Dear President Trump,
I wanted to take a moment to applaud and thank you for your decision to stick to your promise of building a wall between the United States of America and Mexico. For too long have we Americans had to carry the burden of our neighbors from the south. But I wanted to also draw your attention to our neighbors to the north. As an avid hockey fan, I could not contain my joy when the US Junior National Team defeated the Canadian Junior National Team at the Junior Worlds earlier this month. The game, which will likely be made into a movie, marked the perfect timing for us to flex our muscle. Too long have we stood by quietly while the Wayne Gretzky’s, Patrick Roy’s, and Sidney Crosby’s of this world claimed record after record in our beloved sport. It is time we rise up! By constructing a wall between the USA and Canada, they will be less likely to spy on our kids playing frozen pond hockey in the winters. Their tactical advantage has lasted too long. We must consider building a wall.
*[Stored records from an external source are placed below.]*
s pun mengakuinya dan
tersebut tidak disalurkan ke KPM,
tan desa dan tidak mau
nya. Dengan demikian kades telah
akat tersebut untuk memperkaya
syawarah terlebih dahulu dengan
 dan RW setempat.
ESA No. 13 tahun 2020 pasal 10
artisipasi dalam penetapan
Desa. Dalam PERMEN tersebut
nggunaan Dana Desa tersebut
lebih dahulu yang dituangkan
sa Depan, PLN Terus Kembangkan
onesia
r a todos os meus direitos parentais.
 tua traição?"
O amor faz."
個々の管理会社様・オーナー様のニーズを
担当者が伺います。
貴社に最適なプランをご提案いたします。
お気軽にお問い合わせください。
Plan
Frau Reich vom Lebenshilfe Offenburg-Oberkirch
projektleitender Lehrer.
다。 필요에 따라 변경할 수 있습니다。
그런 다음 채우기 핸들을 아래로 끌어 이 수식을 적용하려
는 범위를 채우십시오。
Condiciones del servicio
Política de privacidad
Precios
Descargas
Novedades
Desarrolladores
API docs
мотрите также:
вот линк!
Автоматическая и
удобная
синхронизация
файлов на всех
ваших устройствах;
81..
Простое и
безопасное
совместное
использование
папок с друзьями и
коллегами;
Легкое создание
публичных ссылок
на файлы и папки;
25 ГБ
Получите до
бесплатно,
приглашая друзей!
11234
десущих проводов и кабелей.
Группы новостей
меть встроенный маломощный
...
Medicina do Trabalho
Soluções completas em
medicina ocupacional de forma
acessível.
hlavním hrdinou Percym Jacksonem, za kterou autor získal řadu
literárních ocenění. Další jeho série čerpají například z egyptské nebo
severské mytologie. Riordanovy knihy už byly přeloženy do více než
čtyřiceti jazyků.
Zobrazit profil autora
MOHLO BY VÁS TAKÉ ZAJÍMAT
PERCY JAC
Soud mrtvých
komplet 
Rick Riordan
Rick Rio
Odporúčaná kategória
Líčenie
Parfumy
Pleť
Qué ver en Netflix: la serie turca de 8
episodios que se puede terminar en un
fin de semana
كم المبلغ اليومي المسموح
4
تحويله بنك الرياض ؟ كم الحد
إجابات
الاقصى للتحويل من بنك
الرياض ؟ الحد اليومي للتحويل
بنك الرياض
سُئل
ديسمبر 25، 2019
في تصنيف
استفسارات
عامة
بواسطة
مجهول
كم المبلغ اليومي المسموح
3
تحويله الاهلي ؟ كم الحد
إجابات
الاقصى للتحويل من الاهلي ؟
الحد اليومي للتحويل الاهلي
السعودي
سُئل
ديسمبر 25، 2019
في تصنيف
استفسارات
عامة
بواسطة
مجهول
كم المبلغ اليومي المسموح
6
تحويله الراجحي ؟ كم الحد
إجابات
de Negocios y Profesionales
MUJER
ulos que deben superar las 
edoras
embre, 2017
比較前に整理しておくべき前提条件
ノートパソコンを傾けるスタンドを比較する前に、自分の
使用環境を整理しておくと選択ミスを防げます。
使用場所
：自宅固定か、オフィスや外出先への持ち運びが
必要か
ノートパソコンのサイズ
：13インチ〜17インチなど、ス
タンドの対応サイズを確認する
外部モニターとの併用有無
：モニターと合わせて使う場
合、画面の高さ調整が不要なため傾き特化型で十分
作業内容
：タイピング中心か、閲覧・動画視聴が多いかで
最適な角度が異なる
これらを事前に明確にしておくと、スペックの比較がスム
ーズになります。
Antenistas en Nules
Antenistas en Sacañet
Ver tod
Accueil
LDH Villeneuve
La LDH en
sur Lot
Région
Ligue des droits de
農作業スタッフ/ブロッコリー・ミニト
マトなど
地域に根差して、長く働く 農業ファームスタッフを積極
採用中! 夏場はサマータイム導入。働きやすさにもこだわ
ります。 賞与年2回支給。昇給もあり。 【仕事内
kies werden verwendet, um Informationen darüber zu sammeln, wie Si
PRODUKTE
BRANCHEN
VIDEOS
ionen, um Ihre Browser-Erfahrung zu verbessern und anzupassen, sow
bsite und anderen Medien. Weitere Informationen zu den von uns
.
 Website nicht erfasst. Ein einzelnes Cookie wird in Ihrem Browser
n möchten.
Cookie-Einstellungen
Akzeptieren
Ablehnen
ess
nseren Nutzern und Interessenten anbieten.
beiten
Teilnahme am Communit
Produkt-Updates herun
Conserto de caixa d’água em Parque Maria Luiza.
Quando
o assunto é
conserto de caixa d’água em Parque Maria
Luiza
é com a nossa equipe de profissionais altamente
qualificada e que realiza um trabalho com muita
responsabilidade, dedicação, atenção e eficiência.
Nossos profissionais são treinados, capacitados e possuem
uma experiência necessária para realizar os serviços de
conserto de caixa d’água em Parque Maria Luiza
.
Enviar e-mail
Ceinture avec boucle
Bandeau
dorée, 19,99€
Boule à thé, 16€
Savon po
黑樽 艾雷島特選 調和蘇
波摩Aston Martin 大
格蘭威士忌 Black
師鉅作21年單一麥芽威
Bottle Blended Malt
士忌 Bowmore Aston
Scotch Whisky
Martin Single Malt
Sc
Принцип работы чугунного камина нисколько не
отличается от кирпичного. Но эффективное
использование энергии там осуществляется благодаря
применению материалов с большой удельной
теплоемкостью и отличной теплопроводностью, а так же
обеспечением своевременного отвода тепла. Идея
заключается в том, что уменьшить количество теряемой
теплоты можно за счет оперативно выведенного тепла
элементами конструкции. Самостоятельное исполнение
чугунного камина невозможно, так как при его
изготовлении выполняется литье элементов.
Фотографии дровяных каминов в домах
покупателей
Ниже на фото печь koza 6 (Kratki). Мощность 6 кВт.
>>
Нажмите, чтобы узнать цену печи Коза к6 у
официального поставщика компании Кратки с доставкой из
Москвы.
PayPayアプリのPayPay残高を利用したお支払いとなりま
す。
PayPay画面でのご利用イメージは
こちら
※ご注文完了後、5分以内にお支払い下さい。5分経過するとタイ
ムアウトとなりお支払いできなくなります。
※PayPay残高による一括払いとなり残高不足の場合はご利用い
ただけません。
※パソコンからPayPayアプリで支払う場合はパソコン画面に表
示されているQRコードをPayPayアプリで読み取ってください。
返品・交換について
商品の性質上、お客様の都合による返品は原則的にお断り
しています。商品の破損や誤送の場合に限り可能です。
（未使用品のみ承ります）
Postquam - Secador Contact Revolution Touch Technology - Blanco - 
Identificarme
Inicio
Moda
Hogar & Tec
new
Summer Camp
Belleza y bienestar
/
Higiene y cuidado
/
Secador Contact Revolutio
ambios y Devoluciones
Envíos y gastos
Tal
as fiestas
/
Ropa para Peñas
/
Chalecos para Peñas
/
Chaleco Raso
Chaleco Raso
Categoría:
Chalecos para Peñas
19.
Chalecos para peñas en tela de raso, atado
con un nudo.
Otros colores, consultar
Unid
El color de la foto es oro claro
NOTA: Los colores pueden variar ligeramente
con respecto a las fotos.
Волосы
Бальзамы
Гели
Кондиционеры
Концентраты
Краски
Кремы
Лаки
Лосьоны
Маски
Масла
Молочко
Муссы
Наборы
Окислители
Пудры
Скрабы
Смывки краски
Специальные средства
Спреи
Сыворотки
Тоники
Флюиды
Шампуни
Think of the opportunities. The world will no longer crave “Canadian bacon.” With our portly porkers secured on our side of the wall, pig pilfering from those crooked Canadians will finally come to an end. We can start our own American bacon. It will catch fire faster than the “Freedom Fries” that replaced those traitorous “French Fries.”
And speaking of French, I realize now that I studied French both as a first grader and in college. If the French made it all the way to Illinois, which doesn’t even border Canada, imagine what is happening in Minnesota, Washington, and elsewhere across the northern border. We already have too many Americans studying Spanish in school, and since the war in Iraq, Arabic has grown more and more popular. What about our English? It ain’t right. These folks gone done English wrong! Currently, English is only the third most popular language in the world, and Hindi is creeping up fast. Spanish is number two, but with #thewall, they will fall quickly. Arabic is number five, but the #Muslimban will take care of that. Even though French is not in the top ten, if we build a wall, then we can assure that it will never surpass English. As a former English teacher, Canadians frighten me. I don’t know about you, but their excessive use of “eh” and their mispronouncing every “o” really bothers me. What is that all about (or, aboot, if you are Canadian)? By building a wall, we will save not only the popularity of our language, but also the integrity of it.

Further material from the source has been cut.